Exercise: Provide the number of lines of the records that include "company", with no other content.

Supplied material:
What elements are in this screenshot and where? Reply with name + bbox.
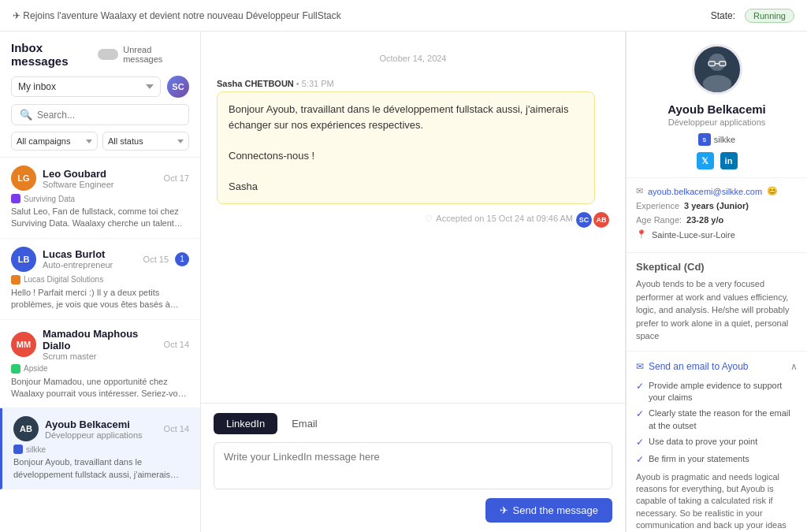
campaign-dot (11, 194, 20, 203)
message-bubble-wrapper: Sasha CHETBOUN • 5:31 PM Bonjour Ayoub, … (217, 79, 609, 228)
profile-section: Ayoub Belkacemi Développeur applications… (627, 32, 807, 178)
email-action-note: Ayoub is pragmatic and needs logical rea… (636, 471, 798, 532)
tip-text: Use data to prove your point (649, 436, 757, 448)
filter-row: All campaigns All status (11, 132, 189, 151)
campaign-dot (13, 445, 23, 454)
profile-avatar (692, 44, 742, 95)
send-button-label: Send the message (513, 504, 598, 516)
search-input[interactable] (37, 110, 180, 121)
status-filter[interactable]: All status (102, 132, 189, 151)
message-list-item[interactable]: AB Ayoub Belkacemi Développeur applicati… (0, 408, 200, 489)
right-panel: Ayoub Belkacemi Développeur applications… (626, 32, 807, 532)
msg-campaign-name: Surviving Data (24, 195, 75, 203)
msg-role: Scrum master (43, 352, 158, 361)
inbox-select[interactable]: My inbox (11, 76, 161, 97)
message-time-value: 5:31 PM (302, 79, 334, 88)
experience-label: Experience (636, 201, 679, 210)
check-icon: ✓ (636, 436, 644, 449)
message-bubble: Bonjour Ayoub, travaillant dans le dével… (217, 91, 595, 204)
msg-unread-badge: 1 (175, 252, 189, 266)
chat-messages: October 14, 2024 Sasha CHETBOUN • 5:31 P… (201, 32, 625, 403)
msg-preview: Bonjour Ayoub, travaillant dans le dével… (13, 456, 189, 481)
send-button[interactable]: ✈ Send the message (485, 498, 612, 523)
chevron-up-icon: ∧ (790, 361, 798, 372)
email-icon: ✉ (636, 186, 643, 196)
msg-date: Oct 17 (164, 173, 189, 183)
profile-name: Ayoub Belkacemi (636, 102, 798, 116)
email-tip: ✓Use data to prove your point (636, 436, 798, 449)
reply-textarea[interactable] (214, 442, 612, 489)
email-action-title: ✉ Send an email to Ayoub (636, 361, 749, 372)
send-icon: ✈ (500, 504, 508, 516)
msg-avatar: MM (11, 332, 36, 357)
msg-avatar: LG (11, 166, 36, 191)
msg-preview: Hello ! Parfait merci :) Il y a deux pet… (11, 287, 189, 311)
location-value: Sainte-Luce-sur-Loire (652, 230, 735, 240)
emoji-icon: 😊 (767, 186, 778, 196)
message-sender: Sasha CHETBOUN (217, 79, 294, 88)
reply-actions: ✈ Send the message (214, 498, 612, 523)
unread-toggle[interactable]: Unread messages (98, 45, 189, 64)
tip-text: Provide ample evidence to support your c… (649, 380, 798, 404)
msg-preview: Bonjour Mamadou, une opportunité chez Wa… (11, 376, 189, 400)
email-tip: ✓Clearly state the reason for the email … (636, 407, 798, 432)
email-detail: ✉ ayoub.belkacemi@silkke.com 😊 (636, 186, 798, 196)
tip-text: Clearly state the reason for the email a… (649, 407, 798, 432)
email-tip: ✓Be firm in your statements (636, 453, 798, 467)
campaign-dot (11, 275, 20, 285)
state-badge: Running (745, 9, 794, 23)
tab-linkedin[interactable]: LinkedIn (214, 413, 277, 434)
msg-preview: Salut Leo, Fan de fullstack, comme toi c… (11, 206, 189, 230)
campaign-dot (11, 364, 20, 374)
msg-role: Auto-entrepreneur (43, 260, 137, 270)
sidebar: Inbox messages Unread messages My inbox … (0, 32, 201, 532)
msg-date: Oct 14 (164, 340, 189, 349)
msg-avatar: AB (13, 416, 39, 441)
age-detail: Age Range: 23-28 y/o (636, 215, 798, 225)
twitter-icon[interactable]: 𝕏 (697, 152, 714, 169)
sidebar-title: Inbox messages (11, 41, 98, 68)
search-box: 🔍 (11, 104, 189, 125)
profile-details: ✉ ayoub.belkacemi@silkke.com 😊 Experienc… (627, 178, 807, 253)
email-action-section: ✉ Send an email to Ayoub ∧ ✓Provide ampl… (627, 352, 807, 533)
personality-desc: Ayoub tends to be a very focused perform… (636, 277, 798, 343)
email-tip: ✓Provide ample evidence to support your … (636, 380, 798, 404)
msg-role: Software Engineer (43, 180, 158, 189)
msg-name: Ayoub Belkacemi (45, 419, 158, 430)
linkedin-icon[interactable]: in (720, 152, 738, 169)
msg-role: Développeur applications (45, 430, 158, 440)
message-list-item[interactable]: LG Leo Goubard Software Engineer Oct 17 … (0, 158, 200, 239)
message-meta: Sasha CHETBOUN • 5:31 PM (217, 79, 609, 88)
msg-date: Oct 14 (164, 424, 189, 433)
msg-campaign-name: Apside (24, 364, 48, 373)
profile-role: Développeur applications (636, 117, 798, 127)
msg-name: Leo Goubard (43, 168, 158, 180)
topbar-announcement: ✈ Rejoins l'aventure Waalaxy et devient … (13, 10, 701, 21)
campaign-filter[interactable]: All campaigns (11, 132, 98, 151)
message-list-item[interactable]: LB Lucas Burlot Auto-entrepreneur Oct 15… (0, 239, 200, 320)
experience-value: 3 years (Junior) (684, 201, 749, 210)
message-time: • (296, 79, 302, 88)
tab-email[interactable]: Email (279, 413, 330, 434)
email-action-header[interactable]: ✉ Send an email to Ayoub ∧ (636, 358, 798, 375)
recipient-avatar-sm: AB (593, 212, 609, 228)
user-avatar: SC (167, 76, 189, 98)
check-icon: ✓ (636, 407, 644, 421)
personality-title: Skeptical (Cd) (636, 261, 798, 273)
msg-campaign-name: Lucas Digital Solutions (24, 275, 103, 284)
message-list-item[interactable]: MM Mamadou Maphous Diallo Scrum master O… (0, 320, 200, 409)
msg-name: Mamadou Maphous Diallo (43, 328, 158, 352)
tip-text: Be firm in your statements (649, 453, 749, 465)
company-logo: S (698, 133, 711, 146)
sender-avatar-sm: SC (576, 212, 592, 228)
location-detail: 📍 Sainte-Luce-sur-Loire (636, 229, 798, 240)
msg-date: Oct 15 (143, 255, 169, 264)
heart-icon: ♡ (425, 214, 433, 224)
unread-label: Unread messages (123, 45, 189, 64)
profile-company: S silkke (636, 133, 798, 146)
unread-switch[interactable] (98, 49, 118, 60)
check-icon: ✓ (636, 453, 644, 467)
social-icons: 𝕏 in (636, 152, 798, 169)
sidebar-header: Inbox messages Unread messages My inbox … (0, 32, 200, 158)
message-footer: ♡ Accepted on 15 Oct 24 at 09:46 AM SC A… (217, 209, 609, 228)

Response: 2